Start of DATASET RECORDS

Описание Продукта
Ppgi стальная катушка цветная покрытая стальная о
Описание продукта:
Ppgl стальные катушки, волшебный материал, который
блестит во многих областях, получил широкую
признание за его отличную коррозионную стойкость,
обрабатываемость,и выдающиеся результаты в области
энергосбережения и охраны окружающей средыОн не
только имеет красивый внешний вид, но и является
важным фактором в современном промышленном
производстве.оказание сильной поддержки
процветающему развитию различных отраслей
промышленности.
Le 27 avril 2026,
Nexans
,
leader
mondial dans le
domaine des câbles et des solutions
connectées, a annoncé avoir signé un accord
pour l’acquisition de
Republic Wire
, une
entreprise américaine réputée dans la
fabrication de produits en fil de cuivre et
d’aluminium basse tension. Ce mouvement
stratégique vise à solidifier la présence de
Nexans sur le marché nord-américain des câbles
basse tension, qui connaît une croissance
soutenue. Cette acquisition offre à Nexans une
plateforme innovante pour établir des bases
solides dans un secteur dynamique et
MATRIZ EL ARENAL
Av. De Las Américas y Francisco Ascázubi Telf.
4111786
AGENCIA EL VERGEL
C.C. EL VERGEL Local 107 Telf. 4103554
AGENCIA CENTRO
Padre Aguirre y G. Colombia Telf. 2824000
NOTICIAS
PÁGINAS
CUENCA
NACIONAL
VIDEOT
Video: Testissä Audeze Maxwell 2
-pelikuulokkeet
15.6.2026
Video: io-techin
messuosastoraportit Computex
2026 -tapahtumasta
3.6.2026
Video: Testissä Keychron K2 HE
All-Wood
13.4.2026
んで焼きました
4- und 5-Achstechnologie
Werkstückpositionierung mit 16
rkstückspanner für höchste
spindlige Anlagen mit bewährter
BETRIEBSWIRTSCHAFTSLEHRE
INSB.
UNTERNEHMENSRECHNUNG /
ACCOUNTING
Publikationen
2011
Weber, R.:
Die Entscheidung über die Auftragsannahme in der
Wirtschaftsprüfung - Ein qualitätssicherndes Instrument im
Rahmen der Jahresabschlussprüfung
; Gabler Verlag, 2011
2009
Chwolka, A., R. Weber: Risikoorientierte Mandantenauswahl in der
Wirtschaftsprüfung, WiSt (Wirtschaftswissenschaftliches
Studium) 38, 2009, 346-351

End of DATASET RECORDS

Copy every line above exactly.

RESULT OF THE TASK:
Описание Продукта
Ppgi стальная катушка цветная покрытая стальная о
Описание продукта:
Ppgl стальные катушки, волшебный материал, который
блестит во многих областях, получил широкую
признание за его отличную коррозионную стойкость,
обрабатываемость,и выдающиеся результаты в области
энергосбережения и охраны окружающей средыОн не
только имеет красивый внешний вид, но и является
важным фактором в современном промышленном
производстве.оказание сильной поддержки
процветающему развитию различных отраслей
промышленности.
Le 27 avril 2026,
Nexans
,
leader
mondial dans le
domaine des câbles et des solutions
connectées, a annoncé avoir signé un accord
pour l’acquisition de
Republic Wire
, une
entreprise américaine réputée dans la
fabrication de produits en fil de cuivre et
d’aluminium basse tension. Ce mouvement
stratégique vise à solidifier la présence de
Nexans sur le marché nord-américain des câbles
basse tension, qui connaît une croissance
soutenue. Cette acquisition offre à Nexans une
plateforme innovante pour établir des bases
solides dans un secteur dynamique et
MATRIZ EL ARENAL
Av. De Las Américas y Francisco Ascázubi Telf.
4111786
AGENCIA EL VERGEL
C.C. EL VERGEL Local 107 Telf. 4103554
AGENCIA CENTRO
Padre Aguirre y G. Colombia Telf. 2824000
NOTICIAS
PÁGINAS
CUENCA
NACIONAL
VIDEOT
Video: Testissä Audeze Maxwell 2
-pelikuulokkeet
15.6.2026
Video: io-techin
messuosastoraportit Computex
2026 -tapahtumasta
3.6.2026
Video: Testissä Keychron K2 HE
All-Wood
13.4.2026
んで焼きました
4- und 5-Achstechnologie
Werkstückpositionierung mit 16
rkstückspanner für höchste
spindlige Anlagen mit bewährter
BETRIEBSWIRTSCHAFTSLEHRE
INSB.
UNTERNEHMENSRECHNUNG /
ACCOUNTING
Publikationen
2011
Weber, R.:
Die Entscheidung über die Auftragsannahme in der
Wirtschaftsprüfung - Ein qualitätssicherndes Instrument im
Rahmen der Jahresabschlussprüfung
; Gabler Verlag, 2011
2009
Chwolka, A., R. Weber: Risikoorientierte Mandantenauswahl in der
Wirtschaftsprüfung, WiSt (Wirtschaftswissenschaftliches
Studium) 38, 2009, 346-351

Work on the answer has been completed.